----- Material for this exercise

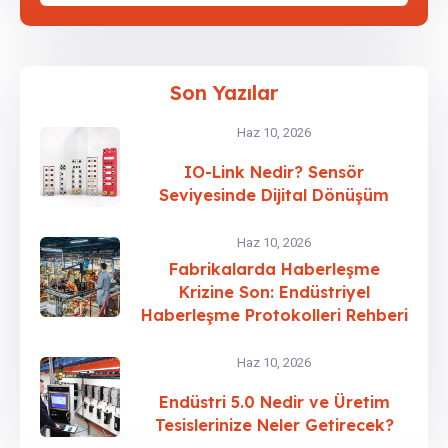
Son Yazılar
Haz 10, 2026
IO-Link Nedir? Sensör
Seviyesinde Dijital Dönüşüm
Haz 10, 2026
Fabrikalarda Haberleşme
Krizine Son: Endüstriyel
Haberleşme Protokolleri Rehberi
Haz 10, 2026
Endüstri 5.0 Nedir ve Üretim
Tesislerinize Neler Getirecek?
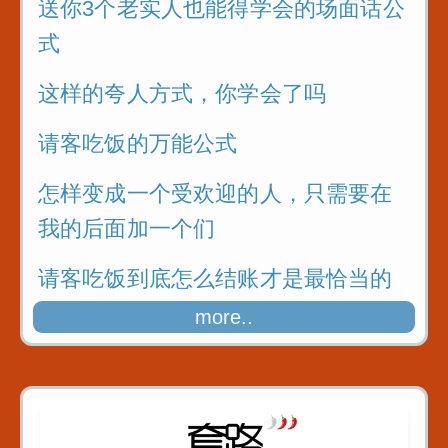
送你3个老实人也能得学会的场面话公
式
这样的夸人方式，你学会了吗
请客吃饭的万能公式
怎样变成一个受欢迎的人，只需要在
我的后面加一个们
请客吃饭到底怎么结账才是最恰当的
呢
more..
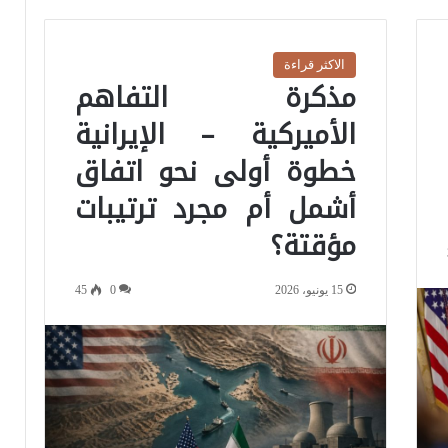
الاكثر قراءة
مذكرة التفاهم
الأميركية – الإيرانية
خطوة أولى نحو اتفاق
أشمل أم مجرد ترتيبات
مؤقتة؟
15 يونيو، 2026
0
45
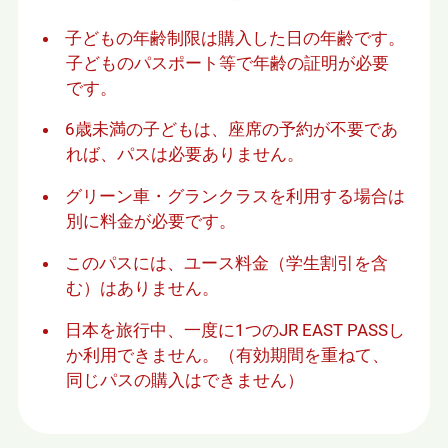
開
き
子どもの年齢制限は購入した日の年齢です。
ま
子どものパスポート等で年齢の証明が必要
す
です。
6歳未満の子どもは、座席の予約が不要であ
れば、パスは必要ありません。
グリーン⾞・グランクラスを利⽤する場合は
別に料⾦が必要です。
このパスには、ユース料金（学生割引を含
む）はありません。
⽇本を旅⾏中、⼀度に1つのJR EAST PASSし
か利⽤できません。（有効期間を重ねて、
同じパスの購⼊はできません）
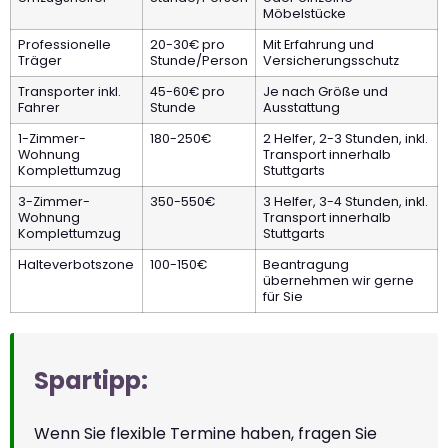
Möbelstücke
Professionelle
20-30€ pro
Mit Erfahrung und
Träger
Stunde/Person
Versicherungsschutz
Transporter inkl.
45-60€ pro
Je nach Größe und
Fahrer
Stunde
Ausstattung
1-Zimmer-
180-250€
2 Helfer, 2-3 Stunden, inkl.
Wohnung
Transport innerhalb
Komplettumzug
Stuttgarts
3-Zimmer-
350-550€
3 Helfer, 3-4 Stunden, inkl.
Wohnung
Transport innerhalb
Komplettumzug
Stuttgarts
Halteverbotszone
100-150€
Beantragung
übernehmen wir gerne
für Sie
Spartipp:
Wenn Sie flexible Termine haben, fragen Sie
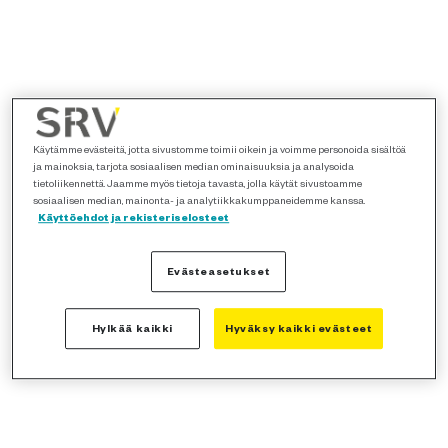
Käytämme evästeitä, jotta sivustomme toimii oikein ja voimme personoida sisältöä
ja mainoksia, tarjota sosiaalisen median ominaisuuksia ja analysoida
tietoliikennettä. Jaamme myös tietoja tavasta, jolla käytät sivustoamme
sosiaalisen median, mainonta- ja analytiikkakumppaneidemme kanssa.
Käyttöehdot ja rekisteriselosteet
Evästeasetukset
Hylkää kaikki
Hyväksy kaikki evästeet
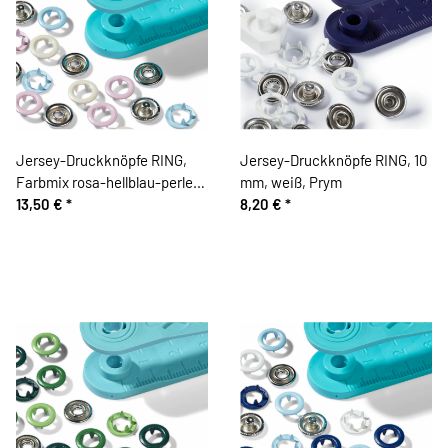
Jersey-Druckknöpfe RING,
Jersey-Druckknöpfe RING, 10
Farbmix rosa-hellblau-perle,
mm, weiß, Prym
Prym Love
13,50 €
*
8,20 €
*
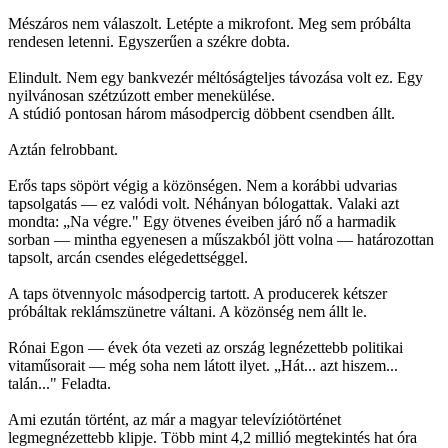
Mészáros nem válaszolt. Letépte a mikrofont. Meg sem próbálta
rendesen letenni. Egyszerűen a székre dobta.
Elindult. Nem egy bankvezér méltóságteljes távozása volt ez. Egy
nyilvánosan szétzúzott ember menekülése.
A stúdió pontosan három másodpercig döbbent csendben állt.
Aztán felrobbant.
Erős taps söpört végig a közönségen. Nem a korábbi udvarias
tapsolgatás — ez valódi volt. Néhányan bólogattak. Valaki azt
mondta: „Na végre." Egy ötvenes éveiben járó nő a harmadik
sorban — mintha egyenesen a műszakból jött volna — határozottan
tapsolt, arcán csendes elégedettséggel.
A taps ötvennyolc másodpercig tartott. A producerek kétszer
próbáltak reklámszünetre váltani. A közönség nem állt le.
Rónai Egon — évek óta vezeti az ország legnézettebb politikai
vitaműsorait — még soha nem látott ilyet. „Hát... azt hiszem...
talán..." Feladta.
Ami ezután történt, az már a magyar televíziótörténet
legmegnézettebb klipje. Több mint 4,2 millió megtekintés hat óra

----------

_Task objective_
The entries above are to be returned exactly, without their pictures.

_Result_
Son Yazılar
Haz 10, 2026
IO-Link Nedir? Sensör
Seviyesinde Dijital Dönüşüm
Haz 10, 2026
Fabrikalarda Haberleşme
Krizine Son: Endüstriyel
Haberleşme Protokolleri Rehberi
Haz 10, 2026
Endüstri 5.0 Nedir ve Üretim
Tesislerinize Neler Getirecek?
送你3个老实人也能得学会的场面话公
式
这样的夸人方式，你学会了吗
请客吃饭的万能公式
怎样变成一个受欢迎的人，只需要在
我的后面加一个们
请客吃饭到底怎么结账才是最恰当的
呢
more..
الاكثر قراءة
مذكرة التفاهم
الأميركية – الإيرانية
خطوة أولى نحو اتفاق
أشمل أم مجرد ترتيبات
مؤقتة؟
15 يونيو، 2026
0
45
開
き
子どもの年齢制限は購入した日の年齢です。
ま
子どものパスポート等で年齢の証明が必要
す
です。
6歳未満の子どもは、座席の予約が不要であ
れば、パスは必要ありません。
グリーン⾞・グランクラスを利⽤する場合は
別に料⾦が必要です。
このパスには、ユース料金（学生割引を含
む）はありません。
⽇本を旅⾏中、⼀度に1つのJR EAST PASSし
か利⽤できません。（有効期間を重ねて、
同じパスの購⼊はできません）
Möbelstücke
Professionelle
20-30€ pro
Mit Erfahrung und
Träger
Stunde/Person
Versicherungsschutz
Transporter inkl.
45-60€ pro
Je nach Größe und
Fahrer
Stunde
Ausstattung
1-Zimmer-
180-250€
2 Helfer, 2-3 Stunden, inkl.
Wohnung
Transport innerhalb
Komplettumzug
Stuttgarts
3-Zimmer-
350-550€
3 Helfer, 3-4 Stunden, inkl.
Wohnung
Transport innerhalb
Komplettumzug
Stuttgarts
Halteverbotszone
100-150€
Beantragung
übernehmen wir gerne
für Sie
Spartipp:
Wenn Sie flexible Termine haben, fragen Sie
Käytämme evästeitä, jotta sivustomme toimii oikein ja voimme personoida sisältöä
ja mainoksia, tarjota sosiaalisen median ominaisuuksia ja analysoida
tietoliikennettä. Jaamme myös tietoja tavasta, jolla käytät sivustoamme
sosiaalisen median, mainonta- ja analytiikkakumppaneidemme kanssa.
Käyttöehdot ja rekisteriselosteet
Evästeasetukset
Hylkää kaikki
Hyväksy kaikki evästeet
Jersey-Druckknöpfe RING,
Jersey-Druckknöpfe RING, 10
Farbmix rosa-hellblau-perle,
mm, weiß, Prym
Prym Love
13,50 €
*
8,20 €
*
Mészáros nem válaszolt. Letépte a mikrofont. Meg sem próbálta
rendesen letenni. Egyszerűen a székre dobta.
Elindult. Nem egy bankvezér méltóságteljes távozása volt ez. Egy
nyilvánosan szétzúzott ember menekülése.
A stúdió pontosan három másodpercig döbbent csendben állt.
Aztán felrobbant.
Erős taps söpört végig a közönségen. Nem a korábbi udvarias
tapsolgatás — ez valódi volt. Néhányan bólogattak. Valaki azt
mondta: „Na végre." Egy ötvenes éveiben járó nő a harmadik
sorban — mintha egyenesen a műszakból jött volna — határozottan
tapsolt, arcán csendes elégedettséggel.
A taps ötvennyolc másodpercig tartott. A producerek kétszer
próbáltak reklámszünetre váltani. A közönség nem állt le.
Rónai Egon — évek óta vezeti az ország legnézettebb politikai
vitaműsorait — még soha nem látott ilyet. „Hát... azt hiszem...
talán..." Feladta.
Ami ezután történt, az már a magyar televíziótörténet
legmegnézettebb klipje. Több mint 4,2 millió megtekintés hat óra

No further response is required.